24aug04Love in a Mist, Plant starts
24aug04 Love in a Mist, New biennial seeds.
I found and opened an older pod of Love in a Mist. The seeds were green, not yellow and orange, and they were large. I wonder if they are viable yet. I have to keep Love in a Mist deadheaded to get blooms, but have two seed pods allowed to get brown that I haven't opened yet.

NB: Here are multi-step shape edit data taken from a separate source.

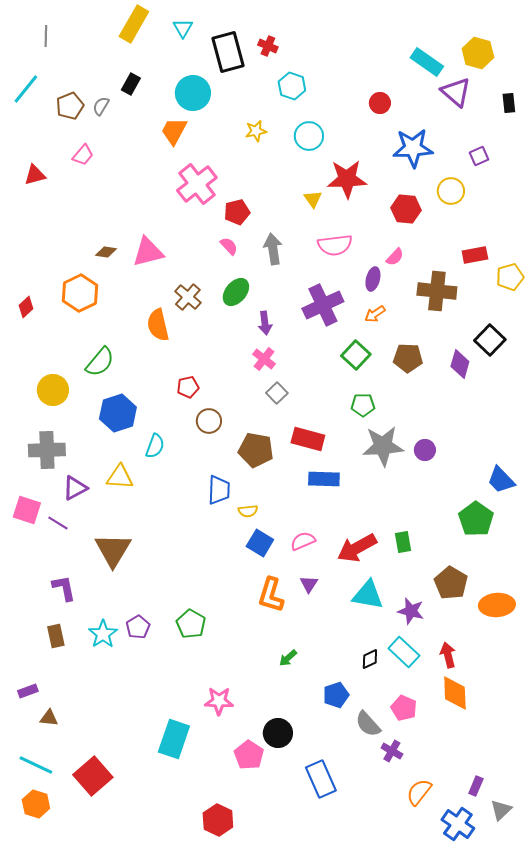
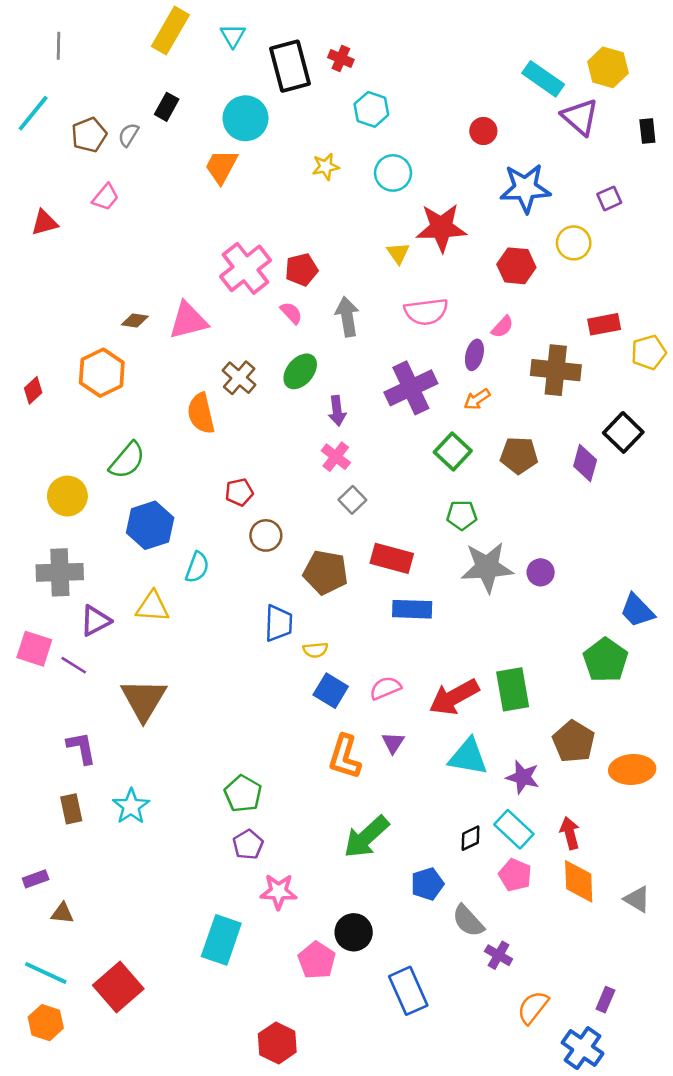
pink cross: (197, 184) -> (245, 268), moved
green rectangle: (403, 542) -> (513, 689), size x1.6
purple pentagon: (138, 627) -> (248, 845), moved
green arrow: (288, 658) -> (366, 837), size x2.0
pink pentagon: (404, 708) -> (515, 875), moved
gray triangle: (501, 810) -> (637, 899), moved, turned -45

Middle of July I planted some perennials and biennials. New England Aster and Hyssop and a lovely Sweet William, thinking they would get full size by fall. It is almost fall. They are too small to put in the open garden. The panic I felt at what to do with them was all in my head and over.
I have considered the concept of massing them or using them as edge plants. For the winter I will keep them in flats, assuming they don’t get too big, in protected nursery areas. Come spring, I can do new edging and masses.
Planting masses of plants is new to me and comes with starting seed. Nursery buying limits a gardener. It limited me to one or two plants because of the cost.
Starting biennials in July is not a totally new concept to me. Mother gave me Fever Few (from the Mum family, I assume) on an old, brown flower head in July, told me to scatter them where I wanted cute little white flowers all summer the next year. They started out small the first fall. The next year, they would bloom in early summer. This year, the light bulb went off when I was deadheading. If I deadhead them, they will not go to seed, but start their patient, persistent, flower to seed process all over again and I could have white flowers into the fall, because these are cold hardy, like Mums. I love plants. They just keep up their share of necessary hormones and make seed, no depression or shrunken hypocampus for them. The gardener is privileged to steward the process, God willing. Gotta go.